The kit may additionally contain other agents, including buffers and other components described above. The various components of the kit may be present in separate containers or certain compatible components may be pre-combined into a single container, as desired. In addition to the above-mentioned components, the subject kit may further include instructions for using the components of the kit to practice the subject method.
EXAMPLES
The following examples are put forth so as to provide those of ordinary skill in the art with additional disclosure and description of how to make and use the present invention, and are not intended to limit the scope of what the inventors regard as their invention nor are they intended to represent that the experiments below are all or the only experiments performed.
EXAMPLE 1
A sample of PBMCs was fixed in PFA, washed and blocked with human IgG and salmon sperm DNA. Then bound with antibody-DNA probes and subjected to two rounds of co-localization by DNA pixels (Molecular Pixelation) using gap-fill ligation method described in WO2022208327, except that the downstream oligonucleotides is modified to have a 5' end that is exonuclease resistant, as described herein. The Molecular Pixelation assay contains two steps in which an identifier sequence from a pixelated template (e.g., an RCA product or barcoded bead) that coats a cell is copied onto the end of an oligonucleotide that is attached to an antibody, as illustrated in Fig. 2.

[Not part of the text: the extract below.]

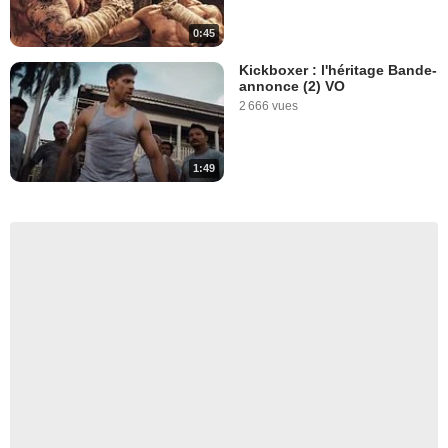
0:45
Kickboxer : l'héritage Bande-
annonce (2) VO
2 666 vues
1:49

The antibody was conjugated to an oligonucleotide by the 3' end. The oligonucleotide contained free 5’ end having a phosphate. After the two rounds of DNA-pixelation and RCA products as DNA pixels, the sample was split in into two. One part where one part was subjected to RecJ - exonuclease (New England Biolabs) treatment and the other served as a control.

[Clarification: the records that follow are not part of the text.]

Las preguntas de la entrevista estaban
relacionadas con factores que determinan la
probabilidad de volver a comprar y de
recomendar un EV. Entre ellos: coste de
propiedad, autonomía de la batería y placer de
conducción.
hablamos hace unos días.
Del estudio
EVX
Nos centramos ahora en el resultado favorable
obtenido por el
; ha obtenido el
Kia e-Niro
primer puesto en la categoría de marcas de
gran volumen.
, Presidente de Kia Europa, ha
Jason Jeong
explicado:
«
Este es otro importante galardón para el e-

In perfect data, there should be one cluster for each input cell in the assay, for example 100 cells = 100 clusters. The number of false connections between cells are indicative of the level of Chimeric PCR or false connections derived from the PCR reaction.
In the untreated control sample there were 404 cells with 3780 false connections between cells (see Fig. 8). In the RecJ treated sample there were 238 cells with a total of 291 false connections. RecJ treatment lowered the number of false links between cells by about 10-fold see (Fig. 9).